Se oyó otra explosión, y cuando miró en la dirección del sonido, vio que el Tiffy había caído al suelo. La nave ardía, pero el fuselaje no estaba destruido. Cabía la posibilidad de que el piloto siguiera con vida.

Corrió hacia el avión, y Cigare y Legionnaire lo siguieron.

El avión derribado no había quedado del revés. Tenía un ala partida por la mitad. Su único motor desprendía humo. La cúpula de plexiglás había quedado ennegrecida por el hollín y Lloyd no veía al piloto.

Se situó sobre el ala y quitó el seguro de la cúpula. Cigare hizo lo mismo en el otro lado y, juntos, la retiraron deslizándola por el riel.

El piloto estaba inconsciente. Llevaba puestos el casco y las gafas de aviador, y una máscara de oxígeno le cubría la boca y la nariz. Lloyd todavía no sabía si se trataba de algún conocido.

Se preguntó dónde estaba la bombona de oxígeno, y si había explotado ya.

Legionnaire tuvo una idea parecida.

—Tenemos que sacarlo de aquí antes de que el avión estalle.

Lloyd introdujo la mano y le desabrochó el cinturón de seguridad. Luego cogió al piloto por las axilas y tiró de él. El hombre estaba inerte por completo. Lloyd no sabía cómo averiguar qué heridas tenía. Ni siquiera estaba seguro de que siguiera con vida.

Lo sacó a rastras de la carlinga, luego se lo cargó al hombro y se alejó lo suficiente de los restos en llamas. Lo tendió boca arriba en el suelo con toda la delicadeza posible.

Oyó un ruido a medio camino entre un bufido y un golpe. Cuando se volvió, vio que las llamas habían engullido por completo el avión.

Se inclinó sobre el piloto y, con cuidado, le retiró las gafas y la máscara de oxígeno, y el rostro que quedó expuesto le resultó terriblemente familiar.

Era Boy Fitzherbert.

Y respiraba.

Lloyd le limpió la sangre de la boca y la nariz.

Boy abrió los ojos. Al principio no dio muestras de haberlo reconocido, pero al cabo de un minuto se le demudó el rostro.

—Eres tú —dijo.

—Hemos volado el tren —aclaró Lloyd.

Boy parecía incapaz de mover nada a excepción de los ojos y la boca.

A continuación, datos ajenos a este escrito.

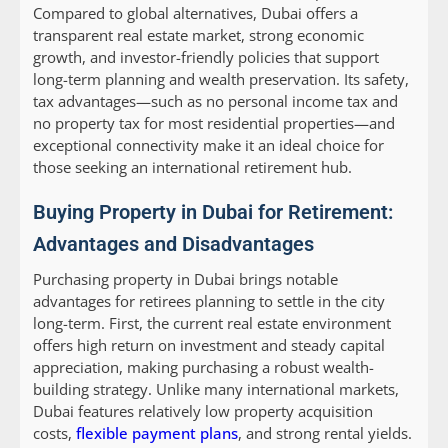
Compared to global alternatives, Dubai offers a
transparent real estate market, strong economic
growth, and investor-friendly policies that support
long-term planning and wealth preservation. Its safety,
tax advantages—such as no personal income tax and
no property tax for most residential properties—and
exceptional connectivity make it an ideal choice for
those seeking an international retirement hub.
Buying Property in Dubai for Retirement:
Advantages and Disadvantages
Purchasing property in Dubai brings notable
advantages for retirees planning to settle in the city
long-term. First, the current real estate environment
offers high return on investment and steady capital
appreciation, making purchasing a robust wealth-
building strategy. Unlike many international markets,
Dubai features relatively low property acquisition
costs,
flexible payment plans
, and strong rental yields.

—Qué pequeño es el mundo —dijo.

—Sí, ¿verdad?

—¿Quién es? —preguntó Cigare.

Lloyd vaciló.

—Es mi hermano —reveló al fin.

—Santo Dios.

Los ojos de Boy se cerraron.

—Necesitamos un médico —dijo Lloyd a Legionnaire, pero este negó con la cabeza.

—Tenemos que marcharnos de aquí, dentro de pocos minutos los alemanes vendrán a investigar el siniestro.

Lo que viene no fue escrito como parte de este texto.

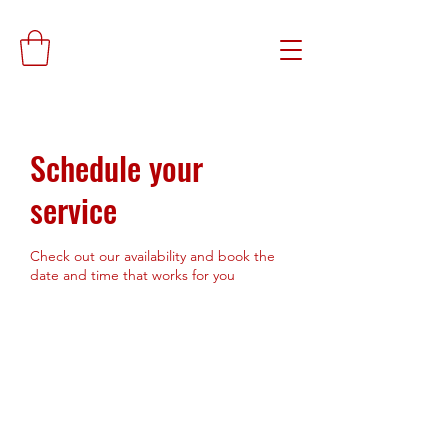
Schedule your
service
Check out our availability and book the
date and time that works for you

Lloyd sabía que tenía razón.

—Pues tenemos que llevarlo con nosotros.

Boy abrió los ojos.

—Williams —llamó.

—¿Qué pasa, Boy?

Él pareció esbozar una sonrisa.

—Ahora ya puedes casarte con la bruja —dijo.

Y murió.

VIII

Daisy lloró al enterarse de lo ocurrido. Boy era un sinvergüenza, y la había tratado fatal, pero en otro tiempo lo había amado y él le había enseñado muchas cosas sobre el sexo. La entristecía que lo hubieran matado.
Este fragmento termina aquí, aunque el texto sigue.